While distributed clusters can solve the same problems faster than GraphChi on a single computer, for many purposes GraphChi's performance should be adequate. The numbers below do not include time for transferring the input to cloud or cluster, and usually do not include the graph loading time. GraphChi's running times include loading the graph and saving the results, but not preprocessing time. Preprocessing needs to be done only once per graph (you can run many different algorithms on the same preprocessed graph). The preprocessing times are listed in a separate table below.
|Application||Input graph||Graph size||Comparison||GraphChi on Mac Mini (SSD)||Ref|
|Pagerank - 3 iterations||twitter-2010||1.5B edges||Spark, 50 machines, 8.1 min||13 min||1|
|Pagerank - 100 iterations||uk-union||3.8B edges||Stanford GPS (Pregel), 30 machines, 144 min||581 min||2|
|Web-graph Belief Propagation (1 iter.)||yahoo-web||6.7B edges||Pegasus, 100 machines, 22 min||27 min||3|
|Matrix factorization (ALS), 10 iters||Netflix||99M edges||GraphLab, 8-core machine, 4.7 min||9.8 min||4|
|Triangle counting||twitter-2010||1.5B edges||Hadoop, 1636 machines, 423 mins||55 min||5|
Performance on hard drive: We repeated the same experiments on hard-drive, and the running times are roughly double compared to SSD. The hard-drive performance is thus sufficient for many purposes.
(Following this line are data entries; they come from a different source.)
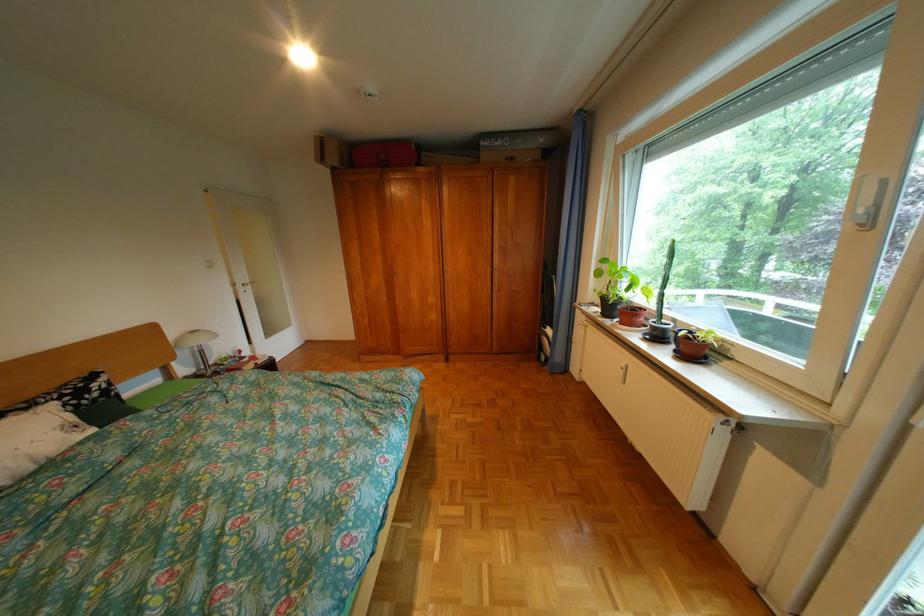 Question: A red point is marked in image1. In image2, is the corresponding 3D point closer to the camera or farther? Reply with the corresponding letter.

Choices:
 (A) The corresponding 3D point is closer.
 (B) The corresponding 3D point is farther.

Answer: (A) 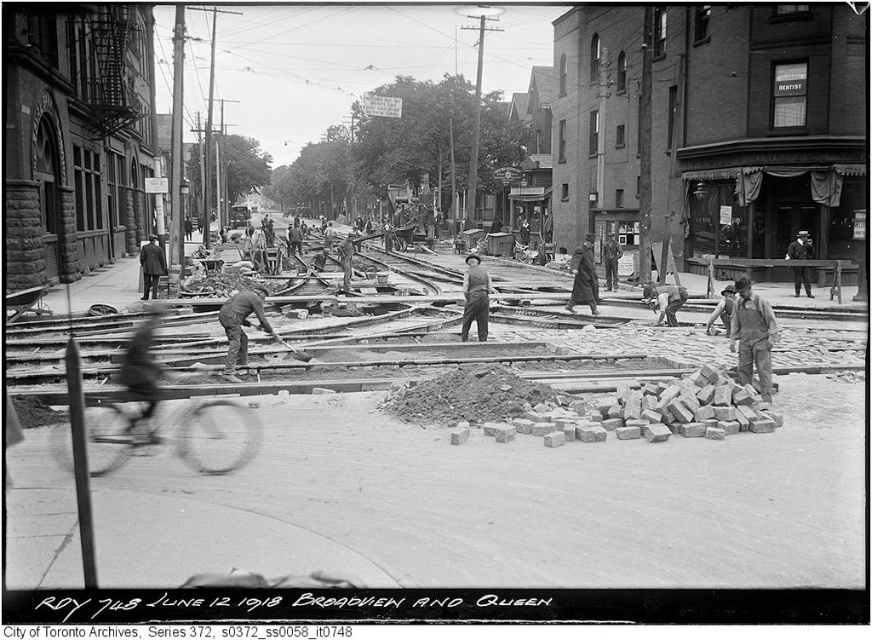 You are a construction worker at the site and need to choose a tool to carry bricks. Which object between the rustic wooden shovel at center and the dark brown suit at left is narrower so it can fit through tight spaces?

The rustic wooden shovel at center is narrower than the dark brown suit at left, so it would be better to choose the rustic wooden shovel at center to fit through tight spaces.

You are a historian examining this historical photo from 1918. You notice the rustic wooden shovel at center and the dark brown suit at left. Which object takes up more area in the image?

The dark brown suit at left occupies more space than the rustic wooden shovel at center. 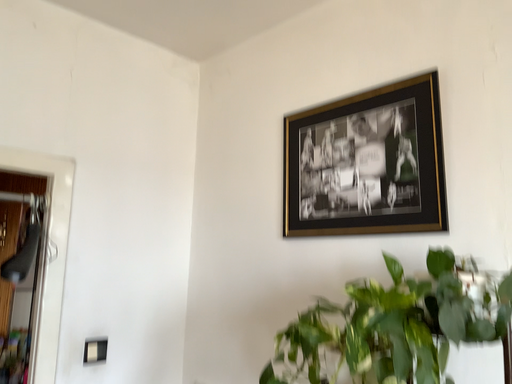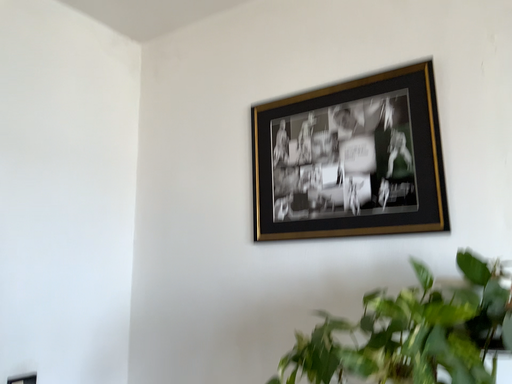 Question: Which way did the camera rotate in the video?

Choices:
 (A) rotated left
 (B) rotated right

Answer: (B) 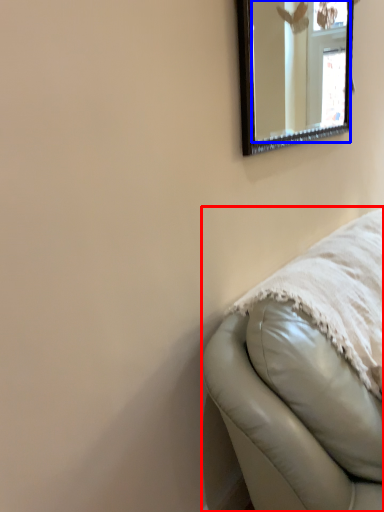 Question: Among these objects, which one is nearest to the camera, furniture (highlighted by a red box) or mirror (highlighted by a blue box)?

Choices:
 (A) furniture
 (B) mirror

Answer: (A) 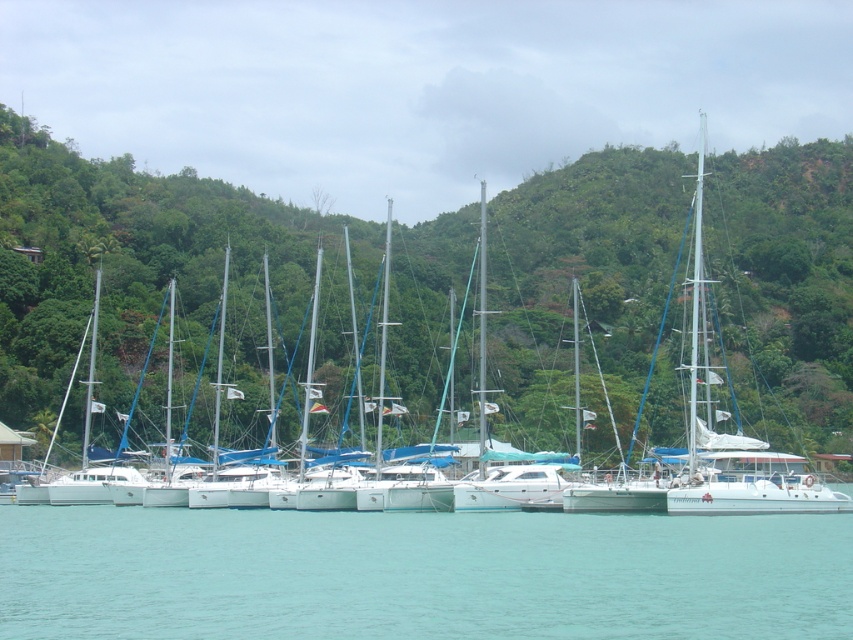 From the picture: You are an observer looking at the marina scene. You notice the green leafy tree at center and the clear blue water at lower center. Which object is closer to you?

The green leafy tree at center is closer to you because the clear blue water at lower center is positioned behind it.

You are a photographer planning to take a landscape photo of the green leafy tree at center and the clear blue water at lower center. Which object will appear larger in the photo?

Configuration: membudget_mb 3000 execthreads 2 loadthreads 2 niothreads 2 io.blocksize 1048576
|1||I. Stanton and G. Kliot. Streaming graph partitioning for large distributed graphs. 2012.|
|2||S.Salihoglu and J.Widom. GPS: A Graph Processing System. Technical Report, pages 1–32, Apr. 2012.|
|3||U. Kang, D. H. Chau, and C. Faloutsos. Inference of Beliefs on Billion-Scale Graphs. KDD-LDMTA’10, pages 1–7, June 2010.|
|4||http://graphlab.org/datasets.html (Retrieved June 30, 2012)|
|5||S. Suri and S. Vassilvitskii. Counting triangles and the curse of the last reducer. In Proceedings of the 20th international conference on World wide web, pages 607–614. ACM, 2011.|
Comparison to Giraph
Apache Giraph is an open-source implementation of the Pregel graph engine, built on top of Hadoop. Based on a recent talk by the main developer of Giraph ( http://www.youtube.com/watch?v=b5Qmz4zPj-M ), Giraph running with 20 workers can run five iterations of !PageRank on a graph with 5 billion edges in approx. 75 minutes. Estimated from our results above, GraphChi can execute similar task in roughly the same time on just one machine. The structure of the input graph affects the runtime, so a direct comparison is not possible without using the same input.